F Orbital Shape

F Orbital

The sequence for the f block is unique.  Beginning with lanthanum (Z=57) it starts a block that contains 15 elements. The 5^th level of a tetrahedron has 15 units.  There are 15 elements for the f block (Z=57 to 71), although an odd number affects the number of orbitals (14 / 2 = 7).  It converts a proton to neutron in the next d block to compensate, beginning with the 5d block.

Protons forming in nucleus. The f orbital has 15 protons to complete a fifth level of a tetrahedral structure.

Shape

The f orbital is more complex, but follows the same rules based on proton alignment as the p and d orbitals.  When completely full it is similar to the d orbital, but cut in half (eight lobes instead of four).  It is based on the points in the nucleus rotation where the gluons of opposite spin protons align.

Shape of the f orbital due to eight points in rotation where sum of forces is not at 4f distance 

Proton Fill Order

Similar to the d orbital, the first proton has a unique shape because it is in the center and does not have multiple protons in alignment on the tetrahedral edge.  The 5^th row of a tetrahedron has three center protons now (Z=57 to 59).  As a result, these three elements have different shapes than the remaining spin up protons which will be placed on the triangle’s edge (tetrahedral face).  These shapes are highlighted in yellow in the figure below.

Fill order of the 1^st to 3^rd f orbital electrons (bottom view shown) 

Also, similar to the d orbital, protons continue to build outwards from the center.  The next three protons (Z=60 to 63) occupy the space at the edge of the triangle and tetrahedral face.  Now, with many protons in alignment on this face, it has the lobe shapes seen in the p and d orbitals, but they are cut in half due to an extra proton now matching spin during the nucleus rotation.  These shapes are highlighted in yellow below.

Fill order of the 4^th to 6^th f orbital electrons (bottom view shown) 

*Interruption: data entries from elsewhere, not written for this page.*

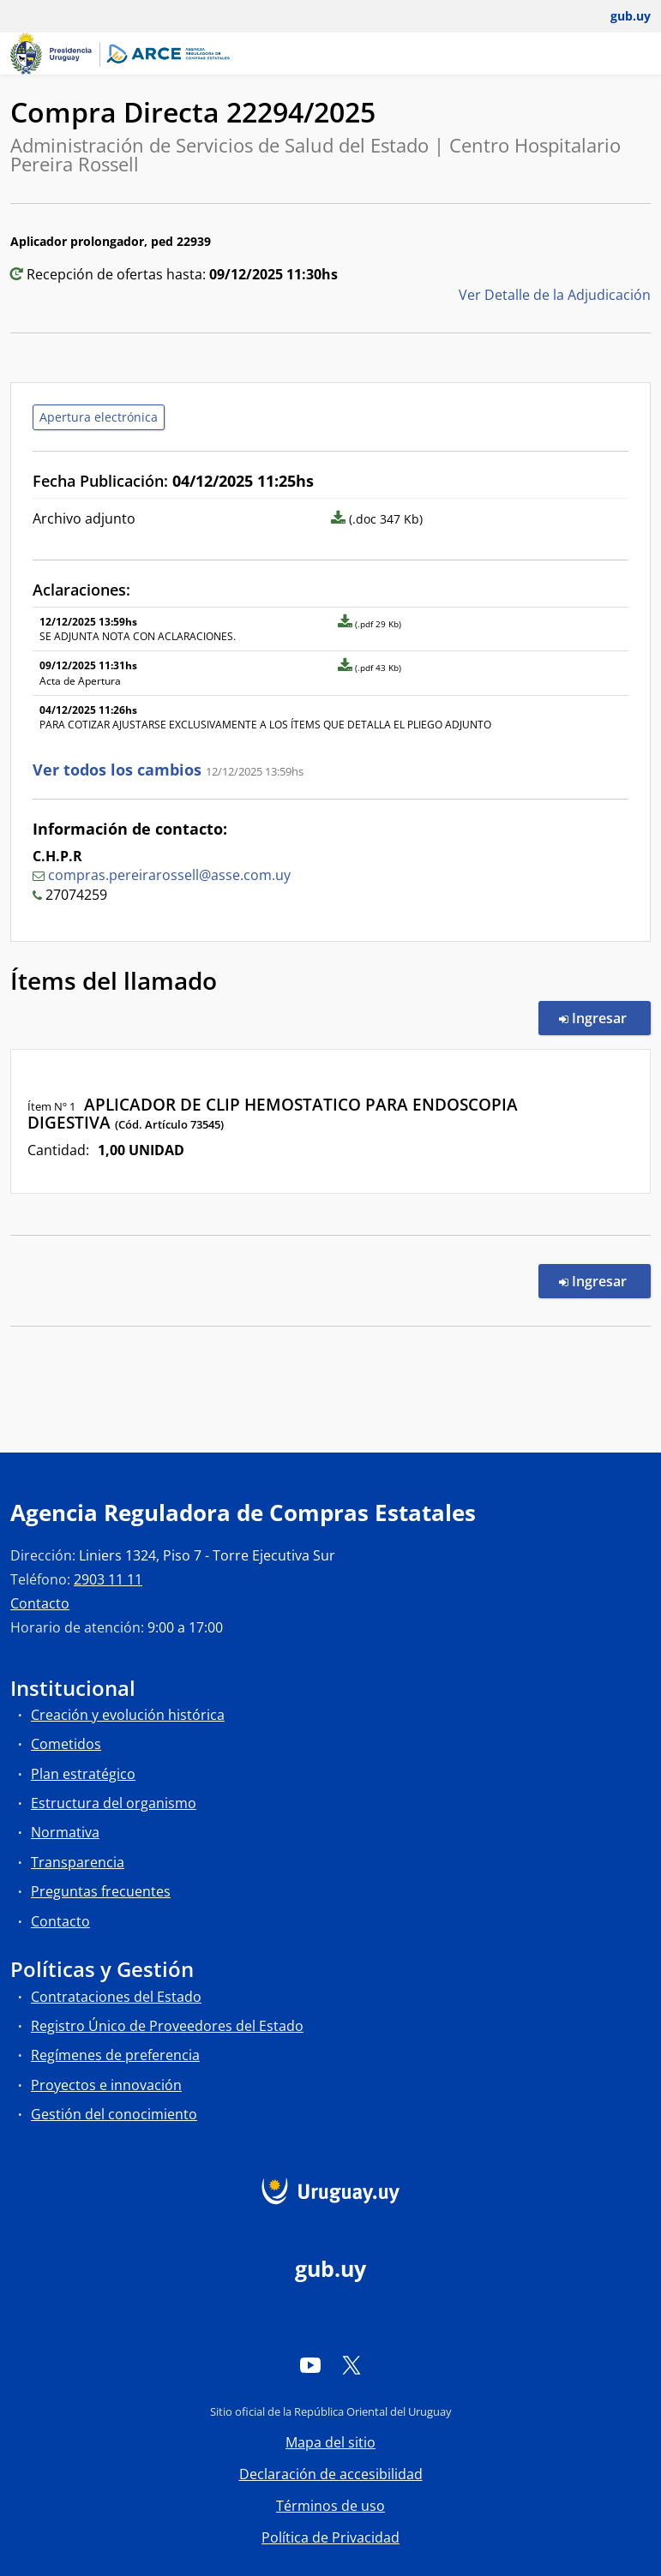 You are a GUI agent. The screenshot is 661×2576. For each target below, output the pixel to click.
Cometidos (66, 1743)
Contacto (39, 1603)
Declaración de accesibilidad (331, 2474)
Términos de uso (330, 2505)
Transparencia (77, 1862)
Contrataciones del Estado (116, 1996)
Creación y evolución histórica (128, 1714)
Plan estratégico (83, 1773)
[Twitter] (351, 2364)
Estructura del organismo (113, 1803)
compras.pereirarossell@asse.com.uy (169, 875)
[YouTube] (310, 2364)
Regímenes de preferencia (115, 2055)
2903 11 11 (108, 1579)
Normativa (65, 1832)
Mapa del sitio (330, 2442)
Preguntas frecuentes (101, 1891)
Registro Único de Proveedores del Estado (167, 2025)
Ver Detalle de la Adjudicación (555, 294)
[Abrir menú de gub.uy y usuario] (618, 16)
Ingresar (605, 1017)
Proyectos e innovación (106, 2085)
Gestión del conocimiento (114, 2114)
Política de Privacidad (330, 2537) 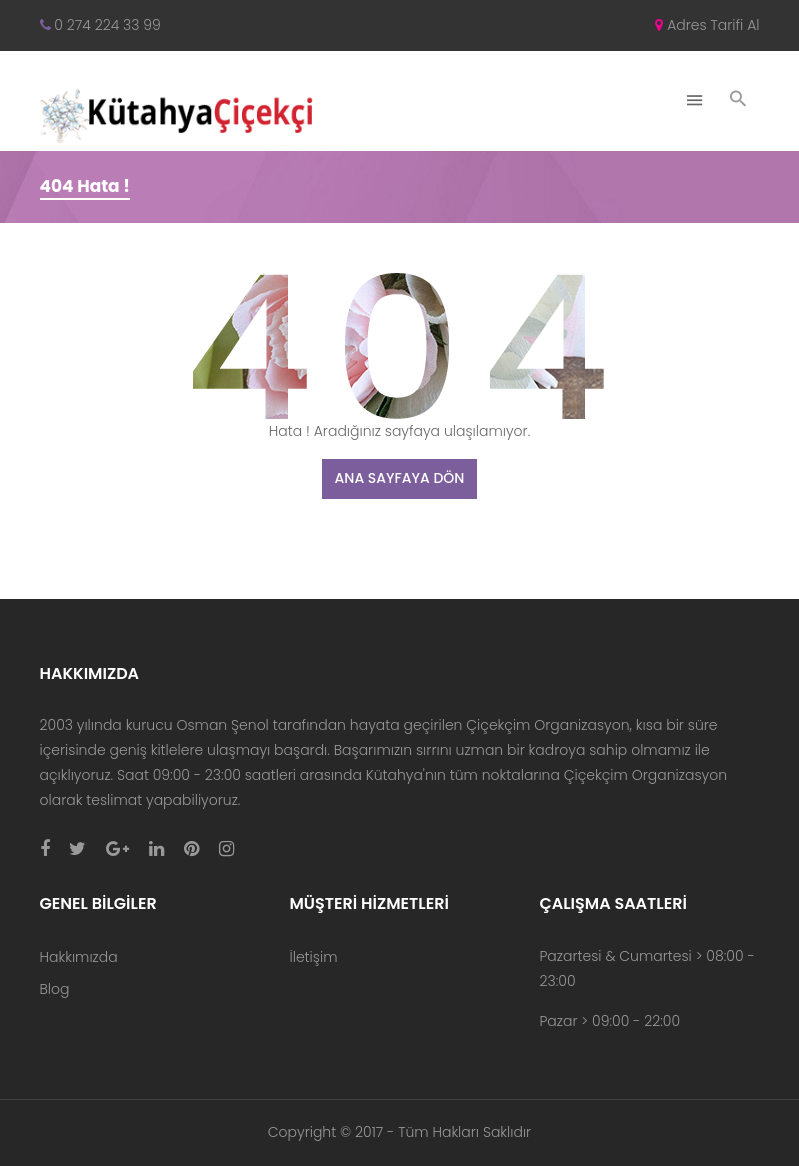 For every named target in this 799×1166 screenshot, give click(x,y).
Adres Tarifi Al (707, 25)
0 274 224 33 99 (100, 25)
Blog (55, 989)
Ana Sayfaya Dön (400, 478)
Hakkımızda (79, 957)
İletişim (313, 957)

Once again, similar to the d orbital, the last spin up proton must be placed on one of the three triangular edges.  It will share an edge with an existing x-y spin up proton, but the orbital is shifted on this plane because of the location of the proton.

Fill order of the 7^th f orbital electron (bottom view shown) 

Finally, seven spin down protons are added to the 5^th row of a tetrahedral structure to complete the orbitals.  There are now 7 spin up and 7 spin down protons.  This matches the orbitals seen in the f series.  However, there is one more space in the 5^th row of a tetrahedron because it has 15 units.  One last proton completes this row and it causes the next d block series to have 9 elements.  This is confirmed in the Periodic Table of Elements as the 5d block (Z=72 to 80) contains 9 elements.  In addition, the transition from 4f to 5d and again from 5f to 6d shows a mass increase that includes at least three neutrons before the next element.  This means that the d block has a neutron take the position of a proton so that it can have 9 protons in a row, otherwise it requires 10 units to complete a row (two of the three neutrons are separation neutrons and the third occupies the proton’s position).

Fill order of the remaining f orbital electrons (bottom view shown) 

Using the same rules that enabled the calculations of orbital distances, specifically that the proton is a pentaquark with gluons that align to cause a repelling force, the probability nature and shape of orbitals can be logically explained.  The shapes match a nucleus structure that is based on a tetrahedral sequence.  This nucleus structure is then further validated by the atomic element sequence seen in the Periodic Table of Elements, described in more detail in the next section.